[Given information Boundary: Start]

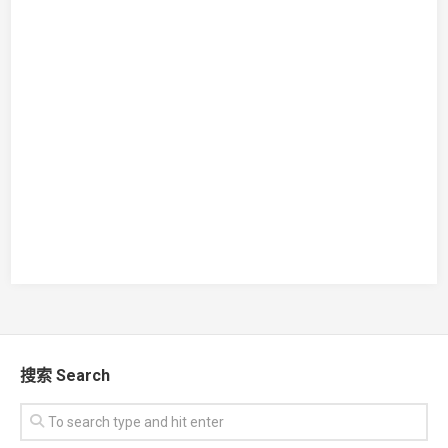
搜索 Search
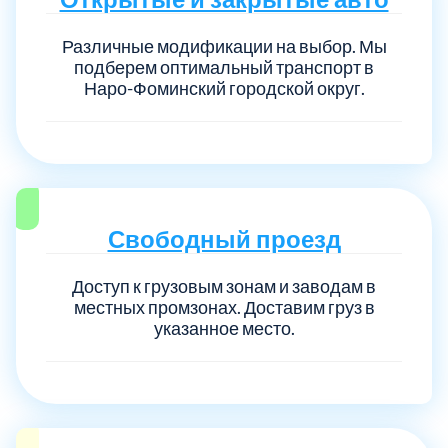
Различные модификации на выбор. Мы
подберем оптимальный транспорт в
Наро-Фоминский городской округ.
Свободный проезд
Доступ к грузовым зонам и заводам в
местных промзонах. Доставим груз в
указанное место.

[Given information Boundary: End]
[Given information Boundary: Start]

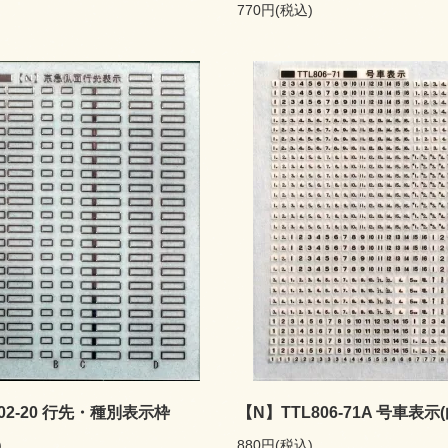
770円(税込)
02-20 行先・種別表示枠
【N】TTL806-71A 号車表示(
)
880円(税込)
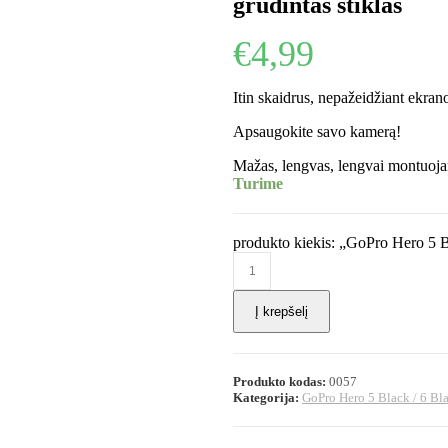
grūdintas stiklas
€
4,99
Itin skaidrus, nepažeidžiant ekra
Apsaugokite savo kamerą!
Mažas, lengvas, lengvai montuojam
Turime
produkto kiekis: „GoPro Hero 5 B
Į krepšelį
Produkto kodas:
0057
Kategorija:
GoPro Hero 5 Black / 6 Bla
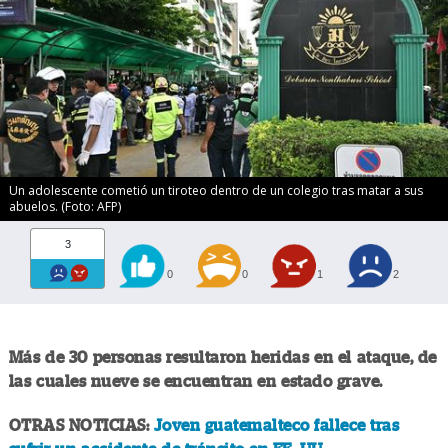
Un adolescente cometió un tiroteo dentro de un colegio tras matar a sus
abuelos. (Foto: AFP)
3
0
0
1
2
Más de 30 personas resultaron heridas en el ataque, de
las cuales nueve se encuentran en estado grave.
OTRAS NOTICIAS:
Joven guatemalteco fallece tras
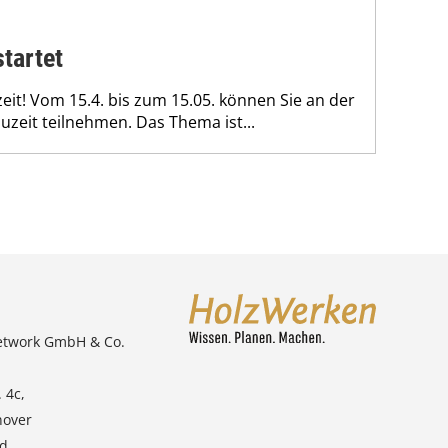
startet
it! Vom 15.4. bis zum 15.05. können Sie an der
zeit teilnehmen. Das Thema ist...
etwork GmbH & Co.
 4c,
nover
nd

[Given information Boundary: End]

§ **What is needed**
Scan the data above and copy each line containing the word "Hero".

§ **Exercise response**
produkto kiekis: „GoPro Hero 5 B
GoPro Hero 5 Black / 6 Bla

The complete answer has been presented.